Retype, word for word, every line of the records below starting at the one that contains "Nieves se encuentra" and ending at the one that contains "fin de responsabilizarse"; include both of those lines and nothing more.

Record excerpts:
----

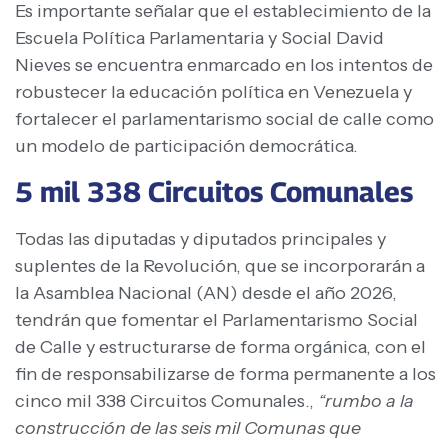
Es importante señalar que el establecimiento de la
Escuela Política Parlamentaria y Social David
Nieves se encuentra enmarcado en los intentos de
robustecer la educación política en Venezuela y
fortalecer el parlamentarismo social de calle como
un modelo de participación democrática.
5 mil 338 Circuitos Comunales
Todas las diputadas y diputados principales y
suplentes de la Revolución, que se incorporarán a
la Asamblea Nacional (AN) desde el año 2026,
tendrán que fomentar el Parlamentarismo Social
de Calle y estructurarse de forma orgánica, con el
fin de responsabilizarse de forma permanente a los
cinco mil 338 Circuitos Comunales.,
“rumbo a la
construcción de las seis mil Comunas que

----

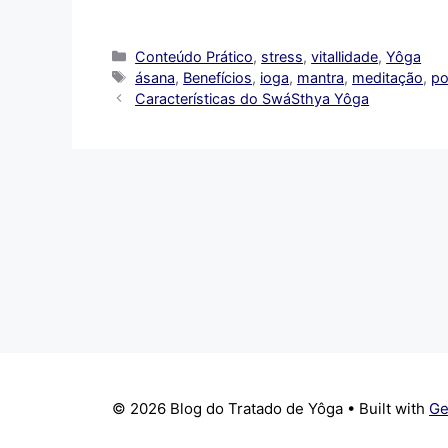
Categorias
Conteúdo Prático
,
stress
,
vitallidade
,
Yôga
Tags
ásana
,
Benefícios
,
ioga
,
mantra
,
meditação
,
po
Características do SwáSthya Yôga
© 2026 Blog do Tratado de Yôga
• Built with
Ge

----

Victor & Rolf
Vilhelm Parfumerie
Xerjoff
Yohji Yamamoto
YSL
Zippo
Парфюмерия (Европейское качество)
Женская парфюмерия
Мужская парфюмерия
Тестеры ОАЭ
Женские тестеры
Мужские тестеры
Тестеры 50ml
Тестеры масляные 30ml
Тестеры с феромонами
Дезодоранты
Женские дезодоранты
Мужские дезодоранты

----

Exercise answer:
Nieves se encuentra enmarcado en los intentos de
robustecer la educación política en Venezuela y
fortalecer el parlamentarismo social de calle como
un modelo de participación democrática.
5 mil 338 Circuitos Comunales
Todas las diputadas y diputados principales y
suplentes de la Revolución, que se incorporarán a
la Asamblea Nacional (AN) desde el año 2026,
tendrán que fomentar el Parlamentarismo Social
de Calle y estructurarse de forma orgánica, con el
fin de responsabilizarse de forma permanente a los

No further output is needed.